What constitutes a healthy diet can be confusing.

Ideally, we should only eat foods that actively do us good and are nourishing. Every cell in our bodies performs the vital tasks of respiration, growth and repair, and to do the best job possible each cell requires adequate nutrition. As we metabolise our food, we also need to excrete acidic metabolic wastes regularly. While our bodies go to great lengths to neutralise and detoxify these acids before they can act as poisons in and around the cell, it’s vital that we complete the process by going to the toilet regularly.

A healthy diet is based on eating natural, organic foods, which form an alkaline residue in the body to help neutralise and detoxify acidic waste.

Acid-forming foods contribute hydrogen ions to the body, making it more acidic. They can have a tensing, contracting, constipating effect.  An alkalising food removes hydrogen ions from the body, making it more alkaline, and can have a relaxing, expanding and laxative effect.

Examples of acid-forming foods:

  • Any form of meat, including meat stocks
  • Fish and shellfish
  • Milk and milk products (including low fat versions) like Quark, yoghurt, kefir (a fermented milk drink), cheese, ice cream, eggs and milkshakes.
  • Mustard, vinegar, and ketchup
  • Most nuts, except for almonds
  • Wheat products, including pizza, pasta, rice, bread, rolls and wholemeal products.
  • Sugar, sweets, honey, and artificial sweeteners
  • Trans fats, margarine, saturated fats, hydrogenated oil and corn oil
  • Fruit juices and sparkling drinks, such as fizzy lemonade or cola
  • Coffee, black tea and fruit teas
  • All ready meals

 

It’s best to try and avoid fatty meats, dairy products, sweets, alcohol, and tobacco. Ready meals and fast food are often low in important nutrients and are full of sugar, salt, and other hidden additives, as well as leaving an acidic residue.

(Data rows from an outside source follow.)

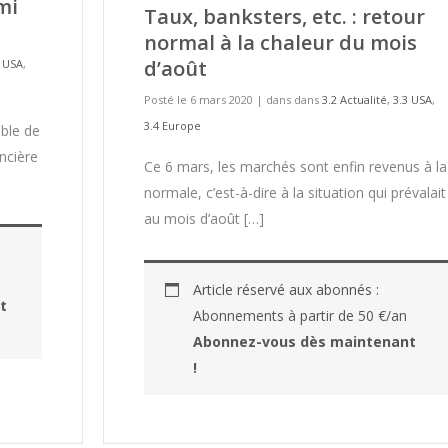
mi
Taux, banksters, etc. : retour
normal à la chaleur du mois
d’août
3 USA
,
Posté le 6 mars 2020
|
dans dans
3.2 Actualité
,
3.3 USA
,
3.4 Europe
ible de
ancière
Ce 6 mars, les marchés sont enfin revenus à la
normale, c’est-à-dire à la situation qui prévalait
au mois d’août […]
Article réservé aux abonnés :
t
Abonnements à partir de 50 €/an
Abonnez-vous dès maintenant
!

Alkaline-forming foods include most vegetables, fruit, herbs, and lettuce, sprouts and seeds and good fats and oils such as coconut oil, olive oil, flaxseed and hempseed oil.

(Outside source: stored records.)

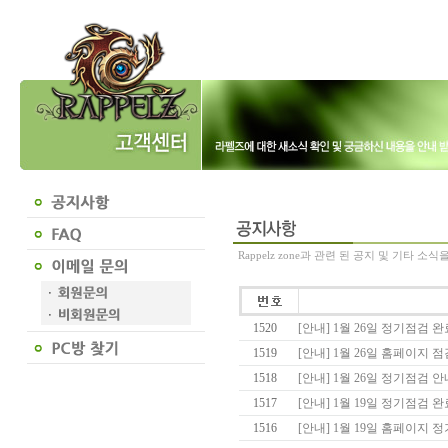
Rappelz zone과 관련 된 공지 및 기타 소
1520
[안내] 1월 26일 정기점검 완
1519
[안내] 1월 26일 홈페이지 점
1518
[안내] 1월 26일 정기점검 안
1517
[안내] 1월 19일 정기점검 완료
1516
[안내] 1월 19일 홈페이지 정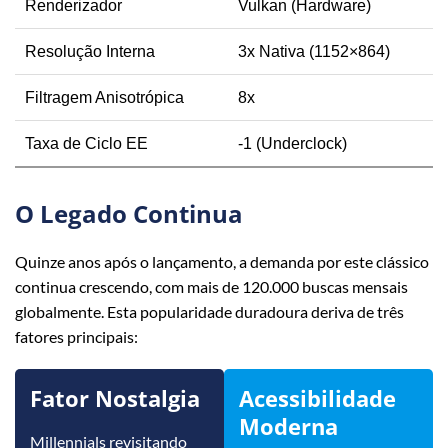
Renderizador
Vulkan (Hardware)
Resolução Interna
3x Nativa (1152×864)
Filtragem Anisotrópica
8x
Taxa de Ciclo EE
-1 (Underclock)
O Legado Continua
Quinze anos após o lançamento, a demanda por este clássico
continua crescendo, com mais de 120.000 buscas mensais
globalmente. Esta popularidade duradoura deriva de três
fatores principais:
Fator Nostalgia
Acessibilidade
Moderna
Millennials revisitando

Everyone is an individual, and there are various theories on the proportions of acid/alkaline/neutral food compositions for a healthy diet. For most of us, though, the ideal diet consists of 75 per cent alkalising and 25 per cent acidifying foods by volume.

For many of us, our typical diet contains lots of white flour, sugar and chemical flavourings and additives – a diet that some experts estimate contains up to 80 per cent acidifying foods.

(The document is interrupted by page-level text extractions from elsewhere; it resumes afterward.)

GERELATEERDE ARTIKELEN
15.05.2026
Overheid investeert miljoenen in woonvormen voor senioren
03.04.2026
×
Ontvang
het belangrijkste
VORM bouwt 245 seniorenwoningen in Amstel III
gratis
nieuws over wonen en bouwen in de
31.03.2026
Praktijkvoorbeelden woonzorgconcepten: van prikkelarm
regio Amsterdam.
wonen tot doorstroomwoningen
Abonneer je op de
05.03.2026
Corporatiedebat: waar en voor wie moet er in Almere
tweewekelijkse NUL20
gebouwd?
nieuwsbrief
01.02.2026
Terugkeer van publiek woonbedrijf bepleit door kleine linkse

Over time, if we continue to eat a diet high in acid-forming foods, our electrolyte mineral reserves can become depleted as our bodies use them to counter the excess acids. Once the electrolyte reserves run down, your body begins to take electrolytes from various internal organs and systems to maintain a constant pH level. At this point, the imbalance begins to show. For example, your body starts to maintain blood and tissue alkalinity by abstracting calcium salts for the cell spaces of the bones and teeth and by also taking the alkaline element, potassium, from muscles. Bones and teeth are left weakened, and muscles become acid contracted.

Alkaline-forming foods are generally rich in minerals, fibre, and plant protein. They are also often low glycaemic foods, meaning they’re broken down slowly and steadily. Digesting low glycaemic foods means a smooth curve of blood sugar levels throughout the day, which is much healthier than the sharp peaks and troughs associated with high glycaemic foods such as refined sugar and will leave you feeling more balanced and healthier.